By Bob Quinn, DAOM, LAc
Most of the practitioners at the Onkodo Clinic have studied with Iwashina Anryu. He is affectionately called Dr. Bear. It is a name of honor bestowed upon him by a leader in the Blackfeet Native American tribe in the 1980s. Like many acupuncturists in Japan, Dr. Bear is blind. Japan has about as many blind practitioners as we have sighted ones. It is a long-held tradition in Japan to train blind people for massage or acupuncture.
All the great acupuncture masters I have had the chance to study with have remarkable hands. They make a big deal of this in Japanese styles, and for good reason. But my point remains the same for the Chinese masters I have studied with as well: our hands are the most important tools of our trade. I used to think the needles were the most important, but I no longer believe that - it is our hands.
Whenever I have studied with Dr. Bear, he has taken the time to talk about how acupuncturists should care for their hands. He uses high quality hand-care products every day. He also insists his students NOT engage in activities that would toughen their skin, e.g., rock climbing, guitar playing, golfing, and so on. From the first time I studied with him I took this advice to heart and have cared for my hands just as he advised. And it is true, we do end up with much softer, much more perceptive hands. In addition, I have added some hand qigong exercises to my daily regimen and they have further softened my skin and increased my sensitivity.

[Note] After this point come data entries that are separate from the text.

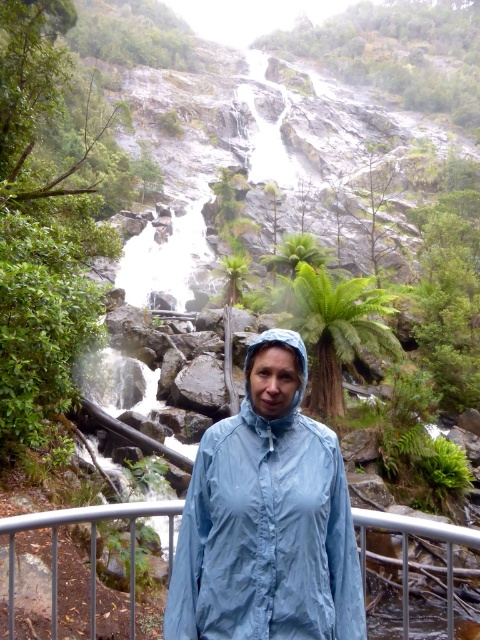 Question: Does light blue nylon jacket at center appear under metallic gray rail at lower center?

Choices:
 (A) no
 (B) yes

Answer: (A)

Question: Can you confirm if light blue nylon jacket at center is wider than metallic gray rail at lower center?

Choices:
 (A) yes
 (B) no

Answer: (A)

Question: Which object appears farthest from the camera in this image?

Choices:
 (A) metallic gray rail at lower center
 (B) light blue nylon jacket at center

Answer: (A)

Question: Which object is closer to the camera taking this photo?

Choices:
 (A) metallic gray rail at lower center
 (B) light blue nylon jacket at center

Answer: (B)

Question: Observing the image, what is the correct spatial positioning of light blue nylon jacket at center in reference to metallic gray rail at lower center?

Choices:
 (A) below
 (B) above

Answer: (B) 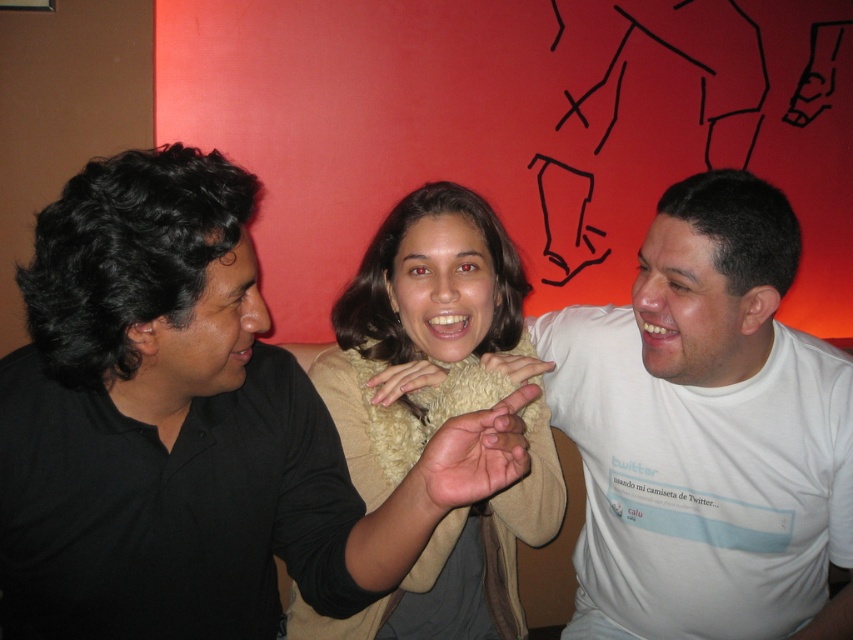 Based on the photo, which of these two, black matte shirt at left or white cotton shirt at center, stands taller?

When we study acupuncture, it is like we are joining an ancient craft guild. As in all guilds, the key to advancing one’s skills is refinement through long years of focused practice. One must make one’s hands like the hands of a jeweler, or a bookbinder, or a stone mason, or whatever the craft might be. Whatever our hands are like when we start to study acupuncture, we need to cultivate them into perceptive tools capable of refined assessment and treatment.

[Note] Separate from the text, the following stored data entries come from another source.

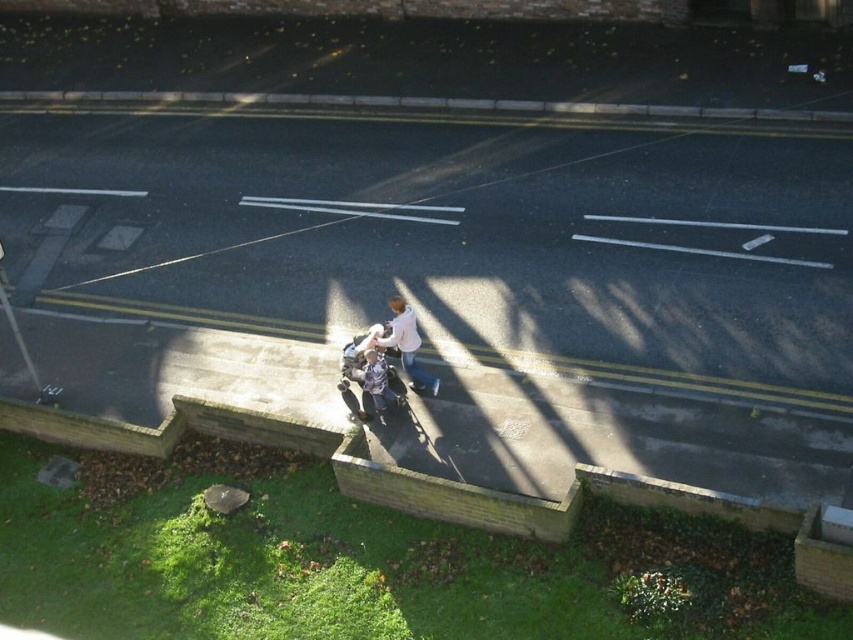 Is point (405, 349) positioned in front of point (381, 410)?

Yes.

The width and height of the screenshot is (853, 640). What do you see at coordinates (407, 346) in the screenshot?
I see `white matte shirt at center` at bounding box center [407, 346].

Who is more forward, (416, 371) or (379, 406)?

Positioned in front is point (379, 406).

Identify the location of white matte shirt at center. (407, 346).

When Dr. Bear first treated me seven years ago, I had an uncomfortable sensation of heat locked in my chest. Some very good herbalists and acupuncturists took a shot at helping me, but the results were quite limited. In just 35 minutes Dr. Bear was able to eliminate this condition that had plagued me for some years, and it has not come back in the seven years since. Here is the surprising piece: he never put an acupuncture needle in my body. Not a single one. Instead, he carefully palpated my body to find “the presently alive points” that needed to be treated. Then he treated me with a tool that looks like a thick needle touching the skin at each of those points (we call these tools teishin---see our Onkodo Clinic store page for images). In that first treatment he touched perhaps 15 points in this manner. When he was working a point on my lower right leg the heat suddenly emptied out of my chest, never to return!
The success of this first treatment sold me on his approach to acupuncture, even though I did not yet understand much of it. Over the years my understanding of his way of working has slowly grown. Now, I often treat my patients without putting any needles in, just as he did when treating me seven years ago, in that first meeting in San Jose.